Remote Work: New Lessons from our Not-So-New Reality

  • 24 mai 2021
  • Sandra Shime

The last fourteen months with a teenage boy at home has been strange. No 16-year-old boy is supposed to be sitting at home with his parents all day instead of joking with his friends, goofing off in the cafeteria, and shooting some hoops at lunchtime. 

For those of us with children, we all have assessed the losses for them over this pandemic year and struggled to help them cope with the absence  of social get-togethers, driver’s education, sports, and being at school with their classmates and teachers. My now 17-year-old son has had two birthdays come and go during COVID-19.

On the days when he is home, which has been most of the year, he comes downstairs, we make lunch, and we watch a twenty minute episode of The Office or Superstore on television before he returns upstairs to online school alone in my office. While each series has its own style and characters, we spend lunchtime laughing and joking over the episodes.

While we initially didn’t love Superstore as we found it corny and strange, we slowly came to enjoy it and watch it through all the seasons. The episodes carried many messages and lessons about unions, the state of American health care, minimum wage work, race, class, and education. And I often thought how I should discuss the messages conveyed and the important lessons intertwined with the different characters. 

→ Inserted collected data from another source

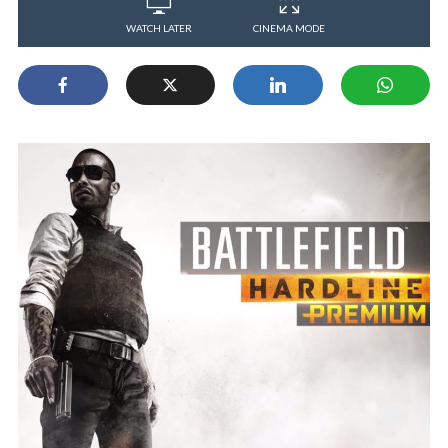
WATCH LATER
CINEMA MODE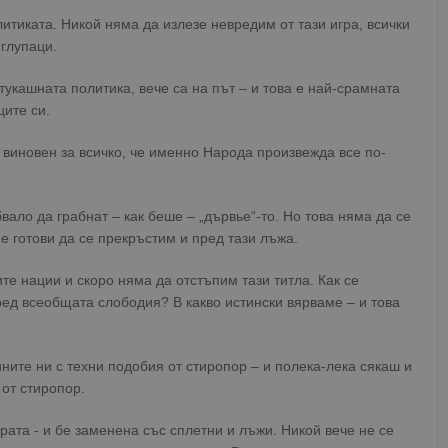
итиката. Никой няма да излезе невредим от тази игра, всички
глупаци.
тукашната политика, вече са на път – и това е най-срамната
ците си.
 виновен за всичко, че именно Народа произвежда все по-
вало да грабнат – как беше – „дървье“-то. Но това няма да се
ме готови да се прекръстим и пред тази лъжа.
е нации и скоро няма да отстъпим тази титла. Как се
ред всеобщата слободия? В какво истински вярваме – и това
ните ни с техни подобия от стиропор – и полека-лека сякаш и
от стиропор.
рата - и бе заменена със сплетни и лъжи. Никой вече не се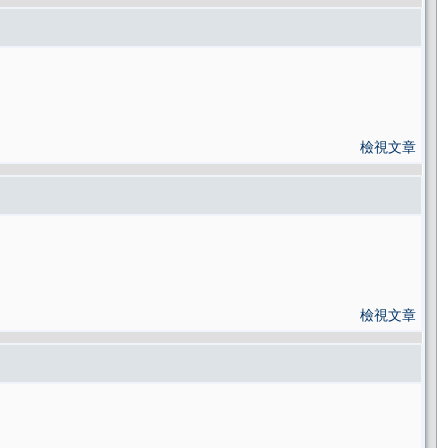
檢視文章
檢視文章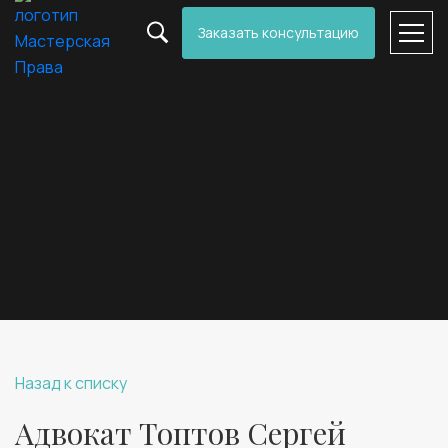
Заказать консультацию
Назад к списку
Адвокат Топтов Сергей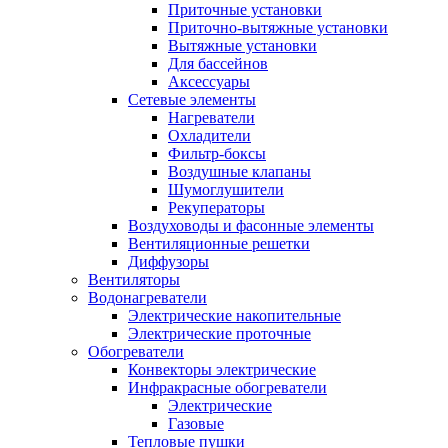
Приточные установки
Приточно-вытяжные установки
Вытяжные установки
Для бассейнов
Аксессуары
Сетевые элементы
Нагреватели
Охладители
Фильтр-боксы
Воздушные клапаны
Шумоглушители
Рекуператоры
Воздуховоды и фасонные элементы
Вентиляционные решетки
Диффузоры
Вентиляторы
Водонагреватели
Электрические накопительные
Электрические проточные
Обогреватели
Конвекторы электрические
Инфракрасные обогреватели
Электрические
Газовые
Тепловые пушки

But at the end of the day, I thought about how he has already learned so many hard lessons this year. He has lost sports, socializing, driving lessons, in-person classes, clubs, and all the rites of passage of a teenager. He has learned adaptability, resilience, and strength. He has learned how to be patient and hope for a better future. I marvel at his ability to maneuver this new world.  He has also learned to appreciate the many things he does have such as food security, housing security, good wifi, his own computer, and a strong network of family and friends. Mostly, I hope he has learned that life can throw you a curveball and you can survive. 

So every day at lunch now, I wait to hear his steps coming down the stairs, a “hi mom”, and bantering as we make lunch. We then sit down and laugh at the characters and their quirks.  And I put any lessons, lecturing or messaging aside in this twenty minutes since he has spent his life hearing these messages. In that moment, I relish that he chooses to sit with me, that he can laugh, and that he can feel there is still laughter and joy in small ways. 

And I hope when he is older he will remember that he sat with his mom at lunch laughing at shows and getting through this pandemic. I hope as he looks back on this endless year, our shared lunches and laughter will be a bright light.

Perhaps the lesson in it all was to bond and laugh, forget the outside world, and enjoy twenty minutes a day of a show with my teenage son. Sometimes no lesson may be the lesson.